Monday, February 24, 2014


"To Koultouriariko" Tavern, Gourri
Mechanics sure know their meze. Long and dirty days loosening bolts, changing burnt oil, swapping air filters and suspiciously eyeing malfunctioning carburators must open their appetites. I picture a handful of them after work, grime under their fingernails and their overalls smelling of exhaust gas, hunched like giants over a table crowded with enough food to feed a pod of walruses and reenergise them for a new day at work. It hardly surprised me then when My Alternate Personal Skipper (MAPS) told me that a mechanic he works with introduced him to "To Koultouriariko," an inconspicuous tavern on a tight bend in the village of Gourri. On a side note, Gourri takes the prize for "Most Unpleasant Village *Name* on The Rock," one that, in The Wife, Ph.D.'s sophisticated opinion, recalls swine and slime.

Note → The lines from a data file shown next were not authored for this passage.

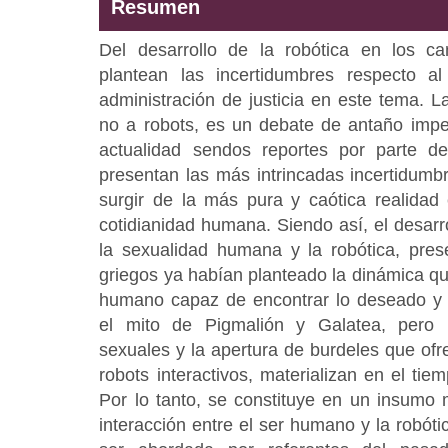
Resumen
Del desarrollo de la robótica en los ca
plantean las incertidumbres respecto a
administración de justicia en este tema. 
no a robots, es un debate de antaño impe
actualidad sendos reportes por parte d
presentan las más intrincadas incertidumbr
surgir de la más pura y caótica realidad 
cotidianidad humana. Siendo así, el desarro
la sexualidad humana y la robótica, prese
griegos ya habían planteado la dinámica que
humano capaz de encontrar lo deseado y 
el mito de Pigmalión y Galatea, pero 
sexuales y la apertura de burdeles que ofr
robots interactivos, materializan en el ti
Por lo tanto, se constituye en un insumo m
interacción entre el ser humano y la robót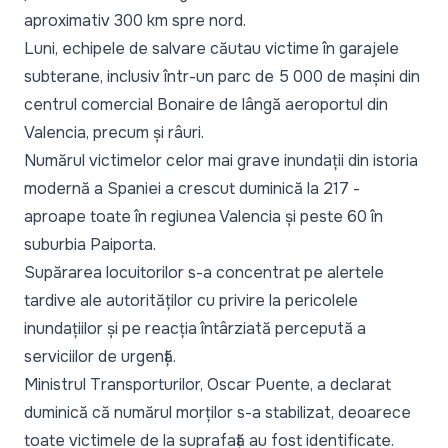
aproximativ 300 km spre nord.
Luni, echipele de salvare căutau victime în garajele
subterane, inclusiv într-un parc de 5 000 de mașini din
centrul comercial Bonaire de lângă aeroportul din
Valencia, precum și râuri.
Numărul victimelor celor mai grave inundații din istoria
modernă a Spaniei a crescut duminică la 217 -
aproape toate în regiunea Valencia și peste 60 în
suburbia Paiporta.
Supărarea locuitorilor s-a concentrat pe alertele
tardive ale autorităților cu privire la pericolele
inundațiilor și pe reacția întârziată percepută a
serviciilor de urgență.
Ministrul Transporturilor, Oscar Puente, a declarat
duminică că numărul morților s-a stabilizat, deoarece
toate victimele de la suprafață au fost identificate.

The tavern occupies a small traditional corner house with a medium-sized veranda for outdoor seating. The decor is sparse, and the patrons are packed tightly into two rooms, leaving little space but in your belly for the copious amounts of food that's rushed to the table. So there we sat, myself, Little Miss Despot, The Wife, Ph.D., Double Trouble, The Brother-in-Law, Radio Free Cyprus and Cousin #2, hostages to MAPS and Cousin #6's invitation to be handsomely fed.

Towards The End
Please bare with me as I walk you through our meze that Sunday afternoon. [WARNING: Long list in the making.] A traditional and very fresh village salad, feta and all. Green crushed (not crashed, people) olives with coriander and lemon. Tahini dip. Thick village yoghurt. Pickled green chilli peppers and actual pickles. Slices of white bread, both untouched and toasted with olive oil and herbs. Wine-soaked sausages, not as good as Katidata's but still rather tasty. Grilled halloumi, duh. The house specialty and main reason behind our visit, a pastitsio served in a medium-sized terracotta ramekin, piping hot and creamy and nuanced and the best I've had, exclamation point. Runny scrambled eggs with fresh tomatoes. Lemony stuffed vine leaves. More scrambled eggs, this time with spinach. Snails tossed in a sweet and cinnamon-infused tomato sauce. Wine-soaked bacon. Crunchy pork souvlakia. Pitta bread. Tender, juicy, herb-packed sheftalies, again (there's an ongoing theme here) the best I've had in years. Lamb (not lamp, people) chops. Lamb liver and sweetbreads. Bulgur wheat and keftedes, these (their only misstep) too packed, dry and cold for my taste. Moist chicken souvlakia marinated (according to Radio Free Cyprus) with onions, garlic, paprika and yoghurt. Hand cut potato chips sprinkled with oregano. Lamb souvla that fell off the bone, an extra dish custom-ordered by MAPS because, hey, we all need our veggies. A sweet ricotta-filled fritter topped with confectionary sugar for dessert, although MAPS assured us their pitta tis satzis, a grilled pitta layered with honey and sugar that was unavailable that day, is [insert the sound you associate with your mind being blown into a thousand pieces.] All washed down with a few Coke Zeros, gallons of water, a few bottles of Carlsberg and KEO, and Cypriot coffee. Final tally: twenty-four dishes, 22.50 Euros per round booty and one of the best tavern experiences I've had on The Rock.